Weight and Measurements of the 1965-1970 Silver Quarter

The 1932-1964 silver quarters contain 90% silver and have a total weight of 6.25 grams. This includes:

  • 5.67 grams of pure silver
  • 0.58 grams of copper

These specifications remained consistent throughout the years the U.S. Mint produced 90% silver coins. The dimensions of the quarter are also standardized:

  • Diameter: 24.26 mm
  • Thickness: 1.75 mm

With silver currently trading for around $20 per troy ounce, each of these 90% silver quarters contains about $1.40 worth of intrinsic silver value (5.67 grams silver x $20 per 31.1 grams).

By weight, these 90% silver quarters are about 50% heavier than the copper-nickel clad quarters minted from 1965 onward. Modern quarters weigh 5.67 grams and contain no precious metal value outside their face value of 25 cents.

Identifying 1932-1964 Silver Quarters

You can identify the mid-1960s and later quarters because the edges are not needed. This helps distinguish them from earlier 90% silver quarters minted before 1965, which had reeded edges.

On the obverse side with George Washington’s profile, the silver quarters from 1932-1964 say “Liberty” on them instead of “In God We Trust” like modern quarters.

The date and mint mark are located on the reverse, to the right of the eagle image. No mint mark indicates they were struck at the Philadelphia Mint.

Silver Quarter Melt Value Calculator

The 90% silver melt value calculator at Coinflation.com makes determining a silver quarter’s total precious metal content easy.

Simply enter the total face value of your 90% silver quarters and it will automatically calculate the melt value for that silver. No math is required!

This calculator can also determine values for other common U.S. junk silver coins between 1916 and 1964 that have 90% silver purity.

How Silver Content Affects Weight of Coins

90% Silver vs Copper-Nickel Quarters

Prior to 1965, most United States quarters contained 90% silver and 10% copper, giving them a higher intrinsic value than today’s copper-nickel-clad quarters.
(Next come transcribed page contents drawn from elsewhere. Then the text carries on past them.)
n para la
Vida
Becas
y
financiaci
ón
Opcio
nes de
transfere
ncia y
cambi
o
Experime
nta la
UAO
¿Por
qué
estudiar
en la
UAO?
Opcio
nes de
This silver content contributes greatly to the weight of these coins.

For example, a 1964 Washington quarter with 90% silver weighs 6.25 grams. In contrast, the copper-nickel-clad quarters minted from 1965 onward weigh only 5.67 grams – nearly a full gram less. This difference is entirely due to the higher density of silver compared to copper and nickel.

The transition from silver to copper-nickel was done to reduce costs and relieve silver shortage pressures. However, it came at the expense of reducing the precious metal content of US coinage.

Why Silver is Valuable

Silver has been considered a valuable precious metal for centuries due to its rarity, uniqueness, and versatility.

Its reflective white luster and high ductility make it useful for jewelry, silverware, electronics, photography, and more. As an investment, silver also acts as a hedge against inflation and economic crises when confidence in paper currencies wavers.

Additionally, silver has antimicrobial properties which lend it usefulness for medical applications. With strong global industrial demand combined with widespread cultural affinity, silver will likely remain a highly coveted metal for the foreseeable future.

In short, silver’s scarcity and utility help drive its value. This makes US quarters with a 90% silver composition more intrinsically valuable and heavier than their clad copper-nickel counterparts.

What Does A Silver Quarter Weigh – Conclusion

Now you know precisely what a 1932-1964 90% silver quarter weighs – 6.25 grams. This is higher than more modern quarters due to its high silver content. Understanding coin specifications like weight is useful knowledge for collectors and anyone with an interest in numismatics.